Interstellar comet 3I/ATLAS has given astronomers an opportunity they rarely expect to receive. Unlike the countless icy bodies that circle the Sun, this object formed around another star before drifting into our solar system, carrying frozen material that has remained largely unchanged for billions of years. After passing closest to the Sun in late 2025, its warming surface released gases that allowed NASA’s James Webb Space Telescope to examine its chemical makeup in unprecedented detail. The results suggest the comet originated in a remarkably cold and ancient stellar environment, one that may have existed long before the Sun was born. Rather than simply identifying another visitor from interstellar space, the observations provide an unusually clear glimpse into the conditions that shaped distant planetary systems during the early history of the Milky Way.
NASA James Webb Space Telescope reveals Interstellar comet 3I/ATLAS’s ancient chemistry
Only three confirmed interstellar comets have ever been identified travelling through our solar system, making every observation an unusually valuable event.
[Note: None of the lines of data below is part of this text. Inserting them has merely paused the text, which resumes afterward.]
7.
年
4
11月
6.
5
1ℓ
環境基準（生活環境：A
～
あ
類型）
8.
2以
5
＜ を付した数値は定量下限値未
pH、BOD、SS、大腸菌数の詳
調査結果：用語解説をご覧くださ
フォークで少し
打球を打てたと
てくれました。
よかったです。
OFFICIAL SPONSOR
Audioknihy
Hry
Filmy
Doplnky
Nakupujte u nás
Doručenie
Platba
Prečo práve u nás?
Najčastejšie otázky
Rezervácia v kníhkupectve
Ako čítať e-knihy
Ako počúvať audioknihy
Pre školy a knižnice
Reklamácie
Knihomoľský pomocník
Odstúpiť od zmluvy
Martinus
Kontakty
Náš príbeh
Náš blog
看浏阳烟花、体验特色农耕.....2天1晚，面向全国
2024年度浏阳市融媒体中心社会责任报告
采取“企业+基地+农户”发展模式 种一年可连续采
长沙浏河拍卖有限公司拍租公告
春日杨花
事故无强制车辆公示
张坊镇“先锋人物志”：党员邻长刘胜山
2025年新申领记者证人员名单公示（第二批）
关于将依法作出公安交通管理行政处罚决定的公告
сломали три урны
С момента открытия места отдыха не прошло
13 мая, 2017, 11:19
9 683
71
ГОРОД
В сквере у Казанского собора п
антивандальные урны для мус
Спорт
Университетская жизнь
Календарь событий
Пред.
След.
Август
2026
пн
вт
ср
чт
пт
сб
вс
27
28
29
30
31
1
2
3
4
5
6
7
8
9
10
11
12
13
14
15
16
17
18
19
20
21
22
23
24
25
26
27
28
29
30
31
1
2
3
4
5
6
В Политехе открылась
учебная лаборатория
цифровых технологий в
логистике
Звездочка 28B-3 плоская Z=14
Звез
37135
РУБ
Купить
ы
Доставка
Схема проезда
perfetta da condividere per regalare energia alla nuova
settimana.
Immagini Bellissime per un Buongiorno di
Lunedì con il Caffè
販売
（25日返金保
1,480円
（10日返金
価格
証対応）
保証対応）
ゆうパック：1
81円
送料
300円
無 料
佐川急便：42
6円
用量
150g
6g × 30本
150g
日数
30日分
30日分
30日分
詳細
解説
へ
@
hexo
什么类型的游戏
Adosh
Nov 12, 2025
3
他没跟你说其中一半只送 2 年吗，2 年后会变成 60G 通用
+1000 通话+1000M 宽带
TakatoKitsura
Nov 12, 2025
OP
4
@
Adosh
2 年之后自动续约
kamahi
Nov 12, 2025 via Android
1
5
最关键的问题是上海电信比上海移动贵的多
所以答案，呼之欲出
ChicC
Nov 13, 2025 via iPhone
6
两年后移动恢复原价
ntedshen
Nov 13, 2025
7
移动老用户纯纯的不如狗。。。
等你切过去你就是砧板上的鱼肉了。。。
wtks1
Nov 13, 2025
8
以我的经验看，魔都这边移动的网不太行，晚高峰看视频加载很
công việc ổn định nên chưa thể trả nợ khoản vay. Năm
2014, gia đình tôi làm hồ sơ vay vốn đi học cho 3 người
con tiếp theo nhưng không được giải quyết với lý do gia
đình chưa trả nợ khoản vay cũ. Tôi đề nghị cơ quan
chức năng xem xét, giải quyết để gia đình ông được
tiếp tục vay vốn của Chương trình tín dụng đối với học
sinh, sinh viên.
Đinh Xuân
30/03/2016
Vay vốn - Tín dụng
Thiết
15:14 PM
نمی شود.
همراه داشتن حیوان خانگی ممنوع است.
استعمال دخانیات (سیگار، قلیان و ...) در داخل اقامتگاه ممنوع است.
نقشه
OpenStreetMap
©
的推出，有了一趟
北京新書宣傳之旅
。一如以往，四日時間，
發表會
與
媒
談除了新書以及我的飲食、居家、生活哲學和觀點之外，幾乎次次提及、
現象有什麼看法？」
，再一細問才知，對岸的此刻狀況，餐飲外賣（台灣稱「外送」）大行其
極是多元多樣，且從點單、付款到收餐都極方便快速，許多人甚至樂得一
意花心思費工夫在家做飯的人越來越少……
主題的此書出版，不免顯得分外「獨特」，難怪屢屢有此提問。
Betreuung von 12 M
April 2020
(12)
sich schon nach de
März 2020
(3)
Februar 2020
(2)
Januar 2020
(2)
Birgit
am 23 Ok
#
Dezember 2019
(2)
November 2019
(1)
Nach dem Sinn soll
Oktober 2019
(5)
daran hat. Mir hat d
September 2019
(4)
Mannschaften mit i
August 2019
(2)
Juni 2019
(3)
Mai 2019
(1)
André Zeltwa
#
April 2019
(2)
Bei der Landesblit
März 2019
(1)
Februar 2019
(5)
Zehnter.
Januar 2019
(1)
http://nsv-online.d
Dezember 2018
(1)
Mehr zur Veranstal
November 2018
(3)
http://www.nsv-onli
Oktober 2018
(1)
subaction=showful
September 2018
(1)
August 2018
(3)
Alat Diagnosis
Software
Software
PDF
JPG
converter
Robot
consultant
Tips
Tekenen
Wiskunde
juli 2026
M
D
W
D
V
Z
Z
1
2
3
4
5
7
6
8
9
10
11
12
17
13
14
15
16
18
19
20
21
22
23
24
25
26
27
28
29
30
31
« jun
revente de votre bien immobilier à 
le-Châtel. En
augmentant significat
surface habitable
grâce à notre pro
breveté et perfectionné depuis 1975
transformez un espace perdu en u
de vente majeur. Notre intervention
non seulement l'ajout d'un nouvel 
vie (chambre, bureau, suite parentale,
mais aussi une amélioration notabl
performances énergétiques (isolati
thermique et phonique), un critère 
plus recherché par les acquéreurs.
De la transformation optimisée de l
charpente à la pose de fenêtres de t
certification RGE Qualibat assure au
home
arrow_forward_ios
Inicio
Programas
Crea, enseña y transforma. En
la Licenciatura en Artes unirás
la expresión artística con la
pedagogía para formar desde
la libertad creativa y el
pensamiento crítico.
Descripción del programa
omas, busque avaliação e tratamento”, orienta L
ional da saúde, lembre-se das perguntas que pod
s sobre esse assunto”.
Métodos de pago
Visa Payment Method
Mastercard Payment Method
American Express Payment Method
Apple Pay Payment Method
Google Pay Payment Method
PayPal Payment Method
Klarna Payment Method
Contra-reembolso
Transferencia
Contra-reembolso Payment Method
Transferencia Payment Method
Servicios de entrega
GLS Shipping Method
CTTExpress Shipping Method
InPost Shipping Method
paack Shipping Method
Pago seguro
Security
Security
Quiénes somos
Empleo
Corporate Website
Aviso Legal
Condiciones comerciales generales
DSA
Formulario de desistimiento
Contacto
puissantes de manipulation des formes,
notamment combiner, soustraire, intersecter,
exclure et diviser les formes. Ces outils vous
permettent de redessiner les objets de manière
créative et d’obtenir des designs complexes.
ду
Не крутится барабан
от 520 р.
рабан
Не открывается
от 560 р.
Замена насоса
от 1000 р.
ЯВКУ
Unlike ordinary comets, which remain bound to the Sun by gravity, 3I/ATLAS arrived from another planetary system before continuing on a one-way journey through interstellar space.The comet was first detected by the Asteroid Terrestrial-impact Last Alert System (ATLAS), which also gave it part of its name. As it rounded the Sun during 2025, astronomers realised they had a brief opportunity to investigate material that had spent billions of years beyond the reach of our own star.The most productive time to study the comet came after it had begun moving away from the Sun. Heat from its close approach caused frozen material beneath the surface to vaporise, surrounding the nucleus with a cloud of gas known as a coma. Those escaping gases contained molecules that had remained locked inside the comet since its formation.NASA interrupted part of the James Webb Space Telescope’s observing schedule so its Near-Infrared Spectrograph (NIRSpec) could examine the expanding cloud. Rather than producing ordinary photographs, the instrument separated light into detailed spectra, allowing astronomers to identify specific chemical compounds and isotopes within the gas.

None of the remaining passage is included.